Schools across Scotland had their first maskless day of classes on Monday. Students still have to wear masks in hallways and common areas, but they can ditch them in class.

But not everyone is equally thrilled to see mask rules change.

Just like when they were introduced, removing masks brings its own questions. And it will put young people through another period of adjustment.

In addition to their safety benefits, masks became part of the social landscape in schools. They helped many students meet an underlying need to fit in, Harvey said.

“The need to fit in is even more apparent in teenagers who ‘just don’t want to stand out’ as much as possible. Masks help people blend in.

“Numerous times recently, I’ve looked at the people I’ve been friends with for years and seen them as unrecognisable.”

It’s all in the eyes… or is it?

But that ability to blend in didn’t come without pitfalls. Students might need to readjust to the idea of standing out because there are social advantages to unmasking.

Harvey said that he’s looking forward to connecting more with classmates and teachers.

A face mask left on a school desk.
Students can have their face masks off at school while in the classroom. Picture: Shutterstock.

“I’ve started to find it really difficult to read people’s emotions. You can’t tell if someone’s upset, confused, or angry.

“They say someone’s eyes can tell a story about how they’re feeling, poetic as that sounds.

“The reality is, it’s very hard to gauge someone’s emotions when your only reference point is from the eyes up.

“It would seem that insecurity is becoming a pandemic in itself, especially for teenagers. Masks have been some people’s shield against their insecurity.”

Are masks in schools gone for good?

And even as we lose the in-school mask mandate, Harvey wonders if we’ll ever see the end of them.

“The government will say it’s optional, but they seem to have become so ingrained into people’s everyday life that I believe some people will always continue to wear them.

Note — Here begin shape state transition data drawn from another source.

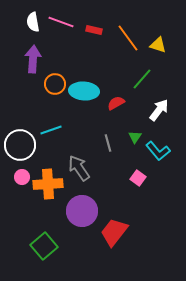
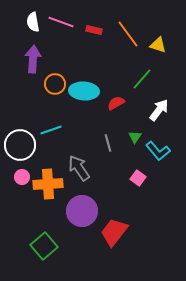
orange line: moved 4 px up
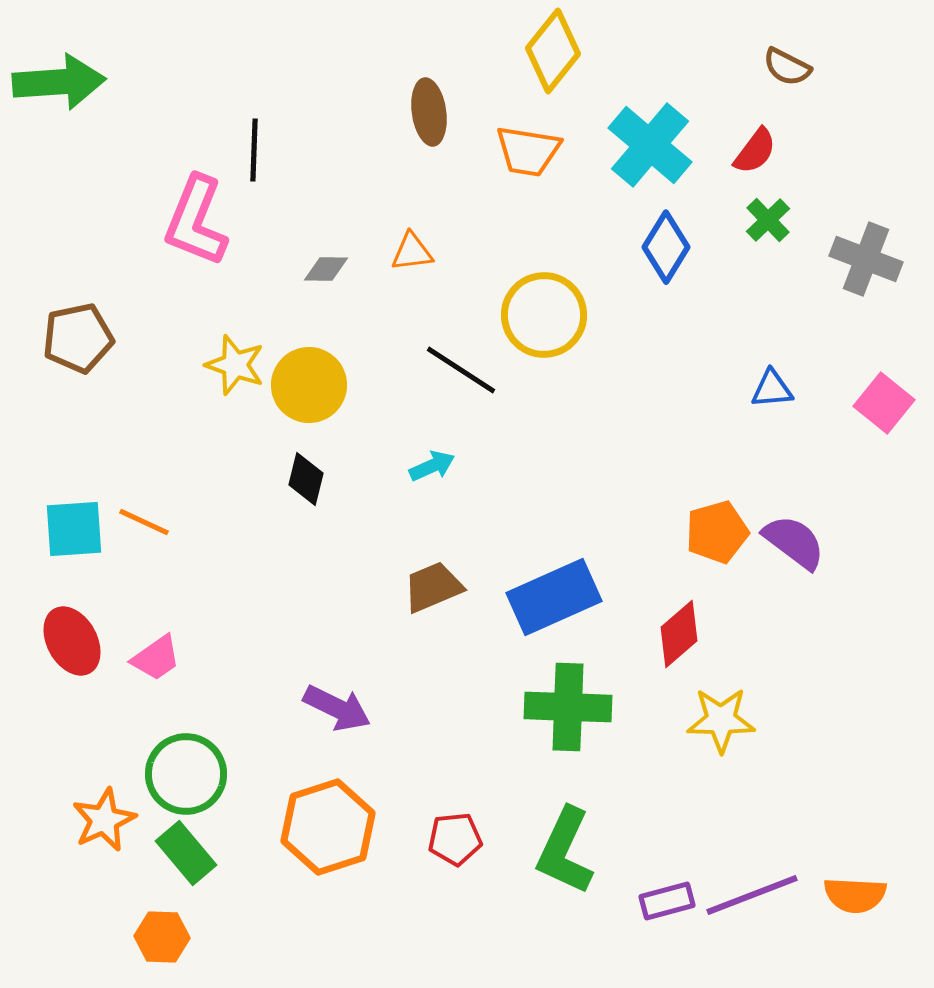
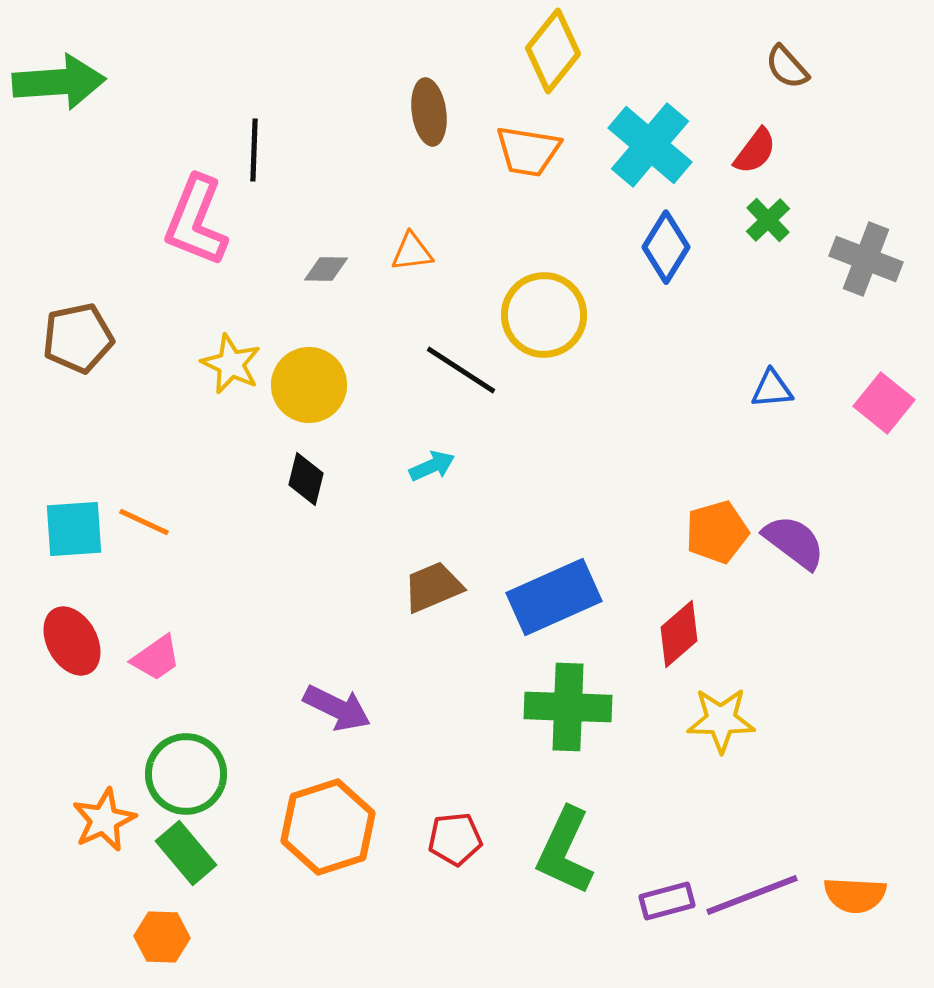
brown semicircle at (787, 67): rotated 21 degrees clockwise
yellow star at (235, 365): moved 4 px left, 1 px up; rotated 6 degrees clockwise
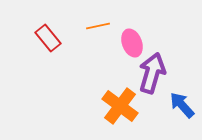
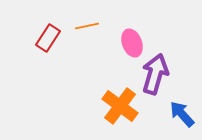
orange line: moved 11 px left
red rectangle: rotated 72 degrees clockwise
purple arrow: moved 3 px right, 1 px down
blue arrow: moved 9 px down
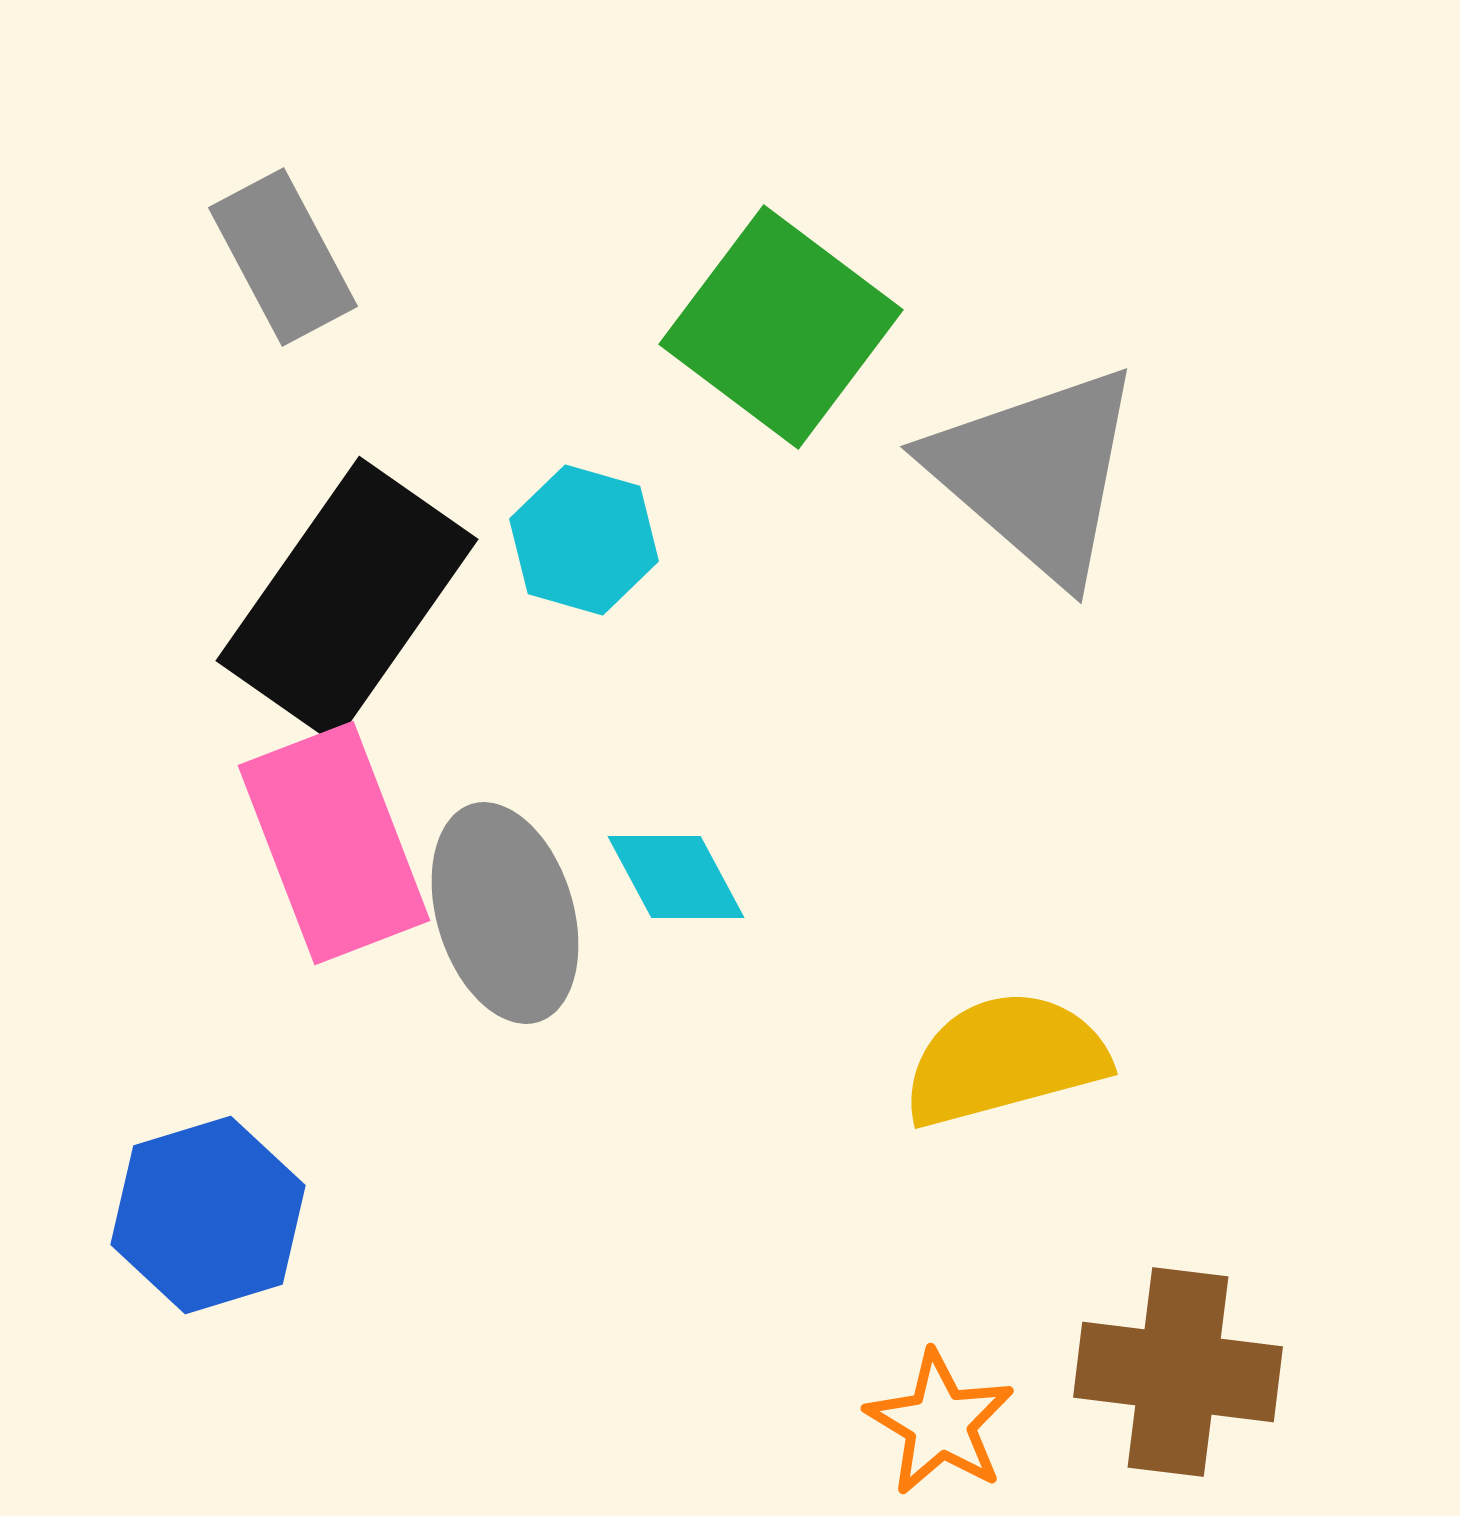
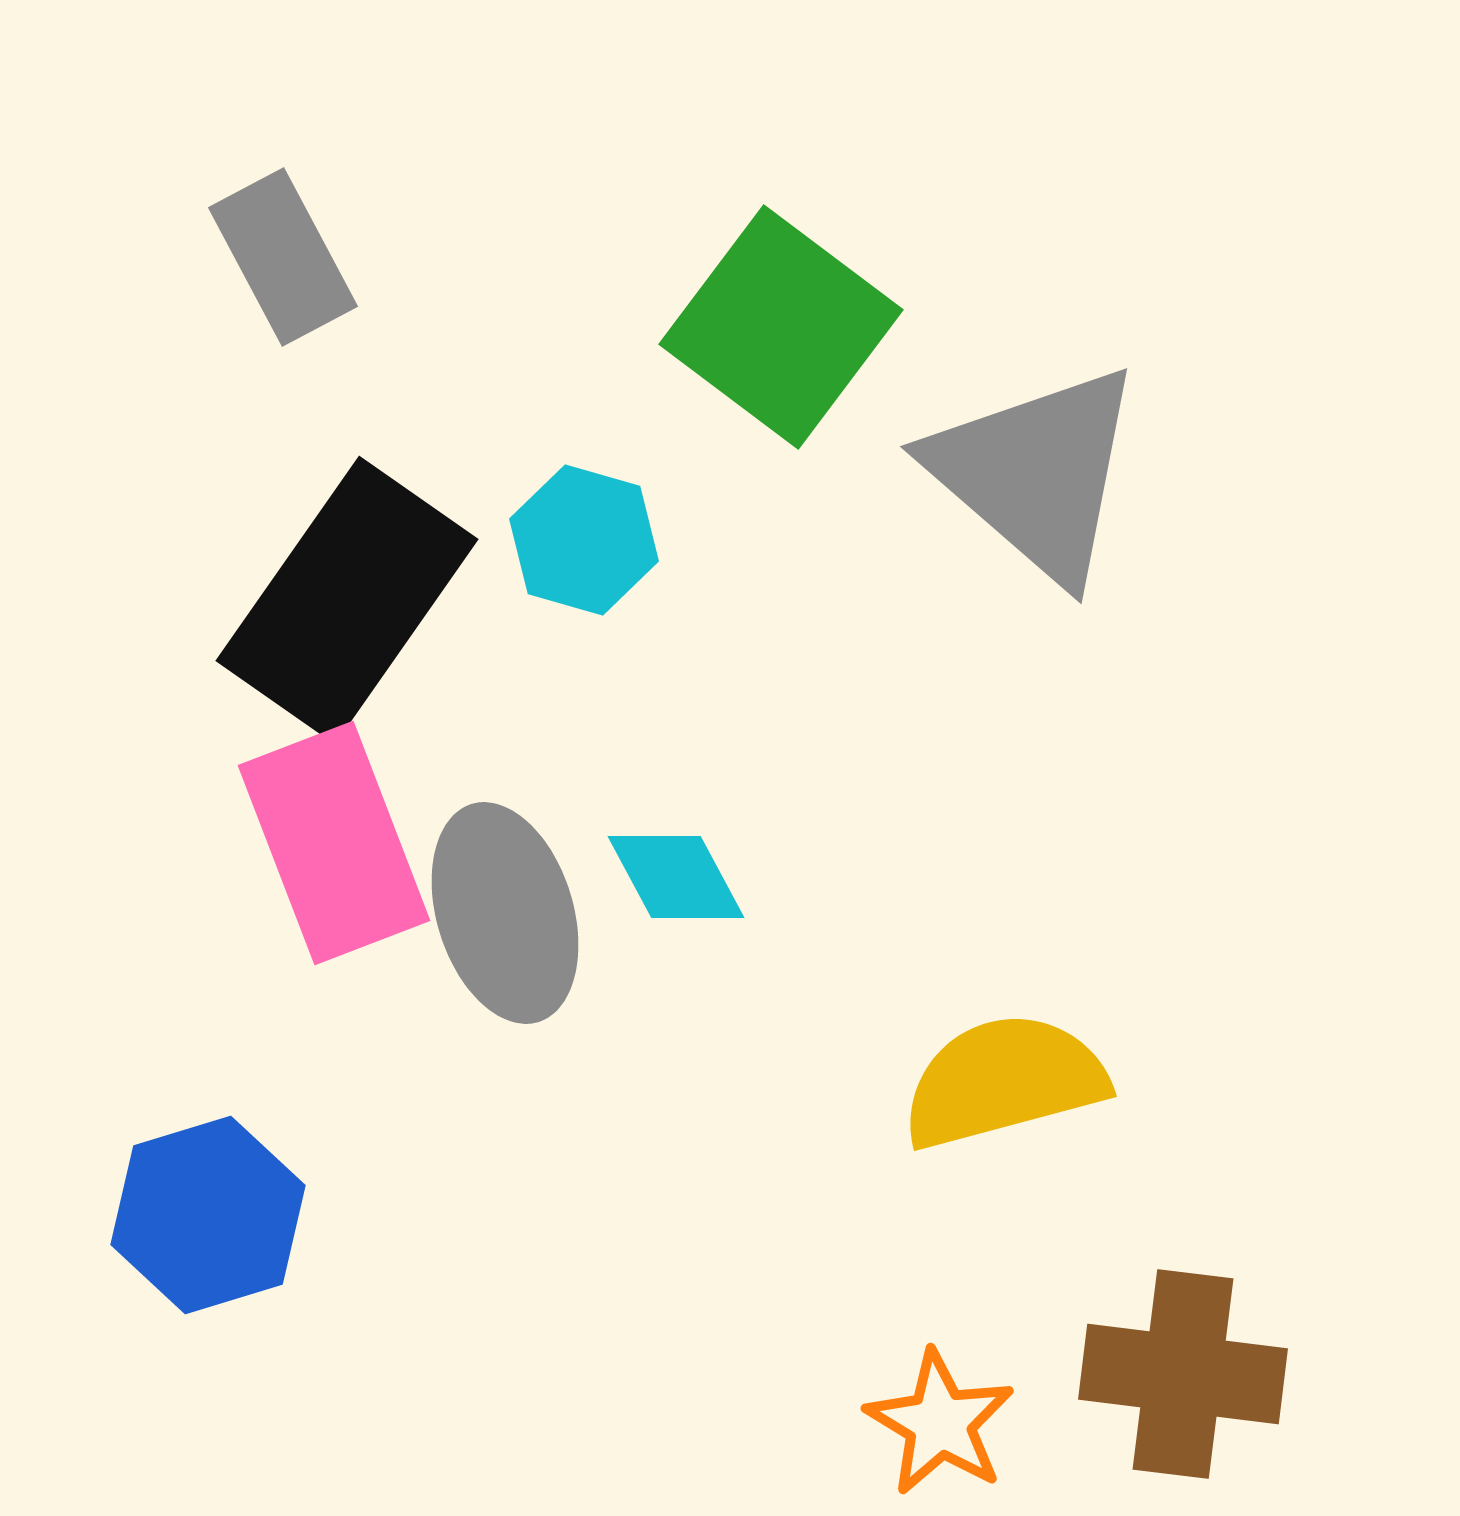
yellow semicircle: moved 1 px left, 22 px down
brown cross: moved 5 px right, 2 px down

“For myself, I don’t really mind if they stay or if they go. I’ve always worn mine, but in the end, I suppose I won’t be sad to see them leave – or having to remember I need to have one every day in my pocket.”

Caution is still the name of the game

Councils across the north and north-east also said they would support any student who wished to continue wearing a face covering.

Ahead of the changing rules, Education Secretary Shirley-Anne Somerville urged caution. She asked students and teachers to remain vigilant and follow the remaining guidelines to keep the virus under control.

In Harvey’s Orkney community, community cases and school absences have been on the rise recently. James Wylie, director of education, leisure and housing for the council, said that the islands are behind the mainland timeline when it comes to the spread of Covid-19.

Orkney education boss discusses the end of masks in schools
James Wylie urged students to be aware of all other safety precautions even as the mask mandate is lifted. Supplied by Orkney Islands Council

He asked students and parents to exercise caution as the mask mandate is lifted, and recognised that everyone will have a different reaction.

“Whilst this announcement is encouraging in terms of reducing barriers to communication in the classroom, for example, the move may be a source of anxiety for others.

“It is important that pupils and staff have the right to continue to wear face coverings if they wish to.”